Exercise brief
The lines wanted are those in the data below that include "zijn".

Materials provided
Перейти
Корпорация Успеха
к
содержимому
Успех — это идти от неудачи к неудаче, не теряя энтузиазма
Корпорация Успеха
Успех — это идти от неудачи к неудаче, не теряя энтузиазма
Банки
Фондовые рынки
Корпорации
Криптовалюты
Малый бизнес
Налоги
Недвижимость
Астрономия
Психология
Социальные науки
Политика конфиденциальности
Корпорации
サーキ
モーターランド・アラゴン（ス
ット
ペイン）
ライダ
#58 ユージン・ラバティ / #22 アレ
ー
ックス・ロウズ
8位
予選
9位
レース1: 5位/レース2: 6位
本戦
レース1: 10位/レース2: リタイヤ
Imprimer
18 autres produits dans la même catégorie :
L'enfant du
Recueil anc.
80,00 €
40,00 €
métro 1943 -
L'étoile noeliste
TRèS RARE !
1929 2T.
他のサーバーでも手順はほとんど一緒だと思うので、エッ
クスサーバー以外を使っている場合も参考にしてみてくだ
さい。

==

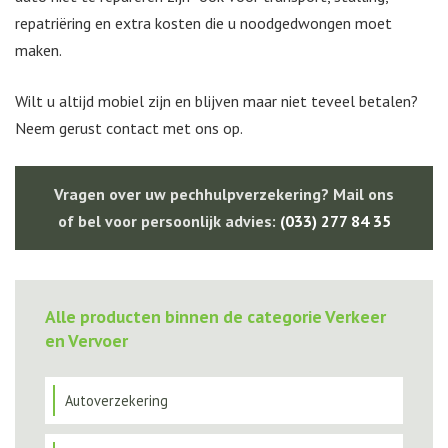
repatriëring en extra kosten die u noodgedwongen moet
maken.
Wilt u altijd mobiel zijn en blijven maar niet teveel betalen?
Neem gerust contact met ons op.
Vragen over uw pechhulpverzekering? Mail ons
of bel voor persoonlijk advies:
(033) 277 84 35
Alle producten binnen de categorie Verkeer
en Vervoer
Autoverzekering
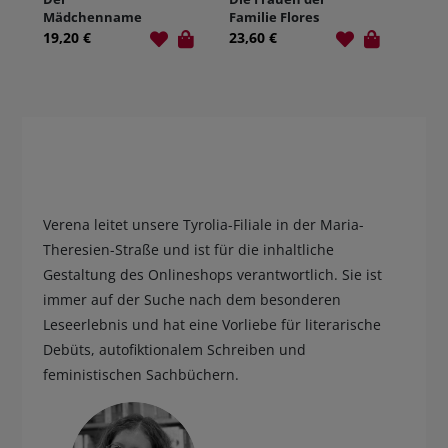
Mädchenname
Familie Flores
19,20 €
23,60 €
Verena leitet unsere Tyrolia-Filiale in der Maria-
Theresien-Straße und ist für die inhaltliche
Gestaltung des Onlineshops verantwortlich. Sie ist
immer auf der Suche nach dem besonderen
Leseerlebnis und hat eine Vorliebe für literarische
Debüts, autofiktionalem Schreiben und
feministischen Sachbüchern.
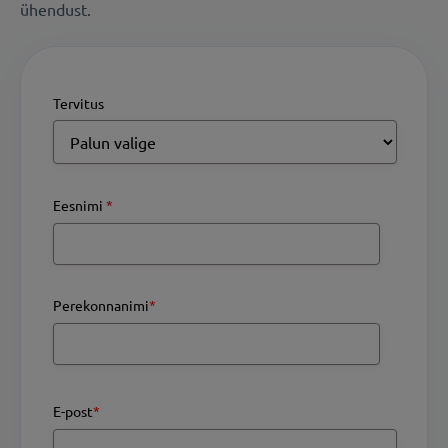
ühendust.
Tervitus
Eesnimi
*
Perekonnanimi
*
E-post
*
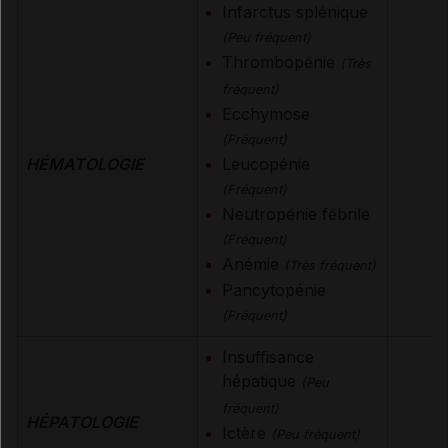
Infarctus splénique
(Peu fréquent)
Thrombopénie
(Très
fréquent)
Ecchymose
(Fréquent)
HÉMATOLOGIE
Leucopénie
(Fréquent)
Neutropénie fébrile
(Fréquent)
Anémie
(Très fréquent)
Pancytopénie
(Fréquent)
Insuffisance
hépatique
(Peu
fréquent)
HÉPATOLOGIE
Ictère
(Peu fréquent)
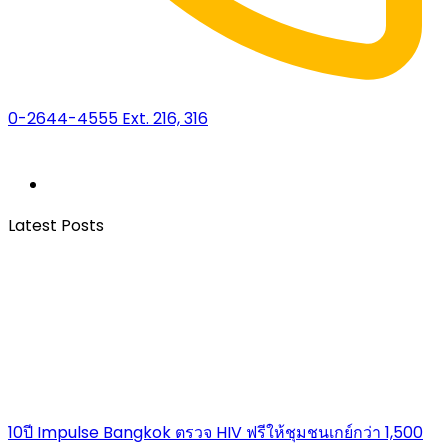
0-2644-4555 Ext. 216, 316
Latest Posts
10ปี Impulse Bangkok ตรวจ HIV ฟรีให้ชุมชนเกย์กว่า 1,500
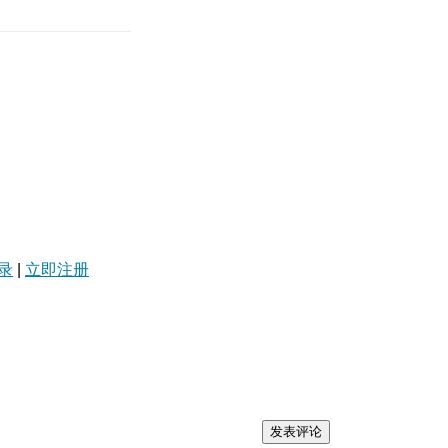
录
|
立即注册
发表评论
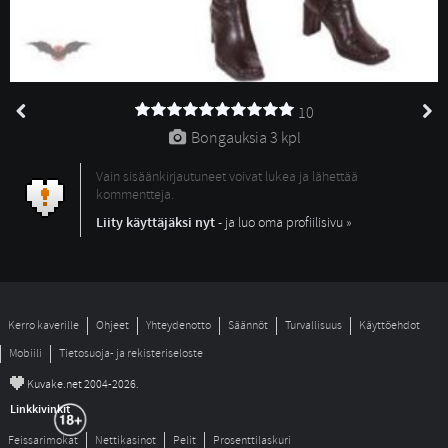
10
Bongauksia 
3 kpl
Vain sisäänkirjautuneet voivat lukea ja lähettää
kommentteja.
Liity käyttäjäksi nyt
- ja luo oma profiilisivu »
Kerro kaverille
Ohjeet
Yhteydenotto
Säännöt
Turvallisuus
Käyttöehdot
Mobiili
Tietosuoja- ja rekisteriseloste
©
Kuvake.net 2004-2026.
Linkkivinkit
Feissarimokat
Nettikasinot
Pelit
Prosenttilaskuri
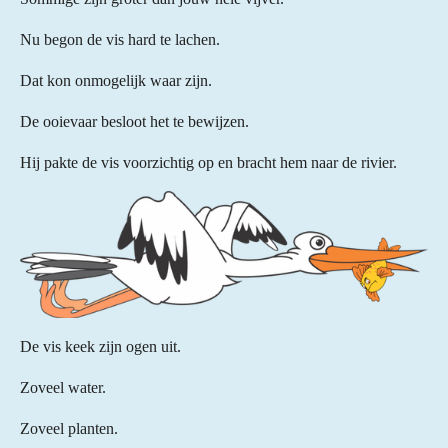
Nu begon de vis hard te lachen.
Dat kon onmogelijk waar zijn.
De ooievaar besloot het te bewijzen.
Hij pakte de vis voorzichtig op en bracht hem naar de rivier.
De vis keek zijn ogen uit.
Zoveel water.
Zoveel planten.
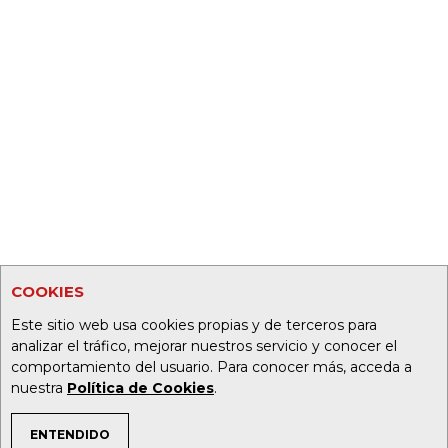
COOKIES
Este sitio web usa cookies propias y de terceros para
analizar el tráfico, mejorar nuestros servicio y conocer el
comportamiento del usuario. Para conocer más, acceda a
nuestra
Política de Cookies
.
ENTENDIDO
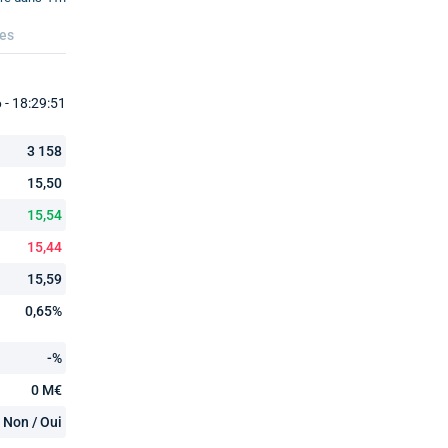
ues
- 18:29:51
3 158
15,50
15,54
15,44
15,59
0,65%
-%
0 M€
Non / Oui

Output for this task
Wilt u altijd mobiel zijn en blijven maar niet teveel betalen?
Dat kon onmogelijk waar zijn.
De vis keek zijn ogen uit.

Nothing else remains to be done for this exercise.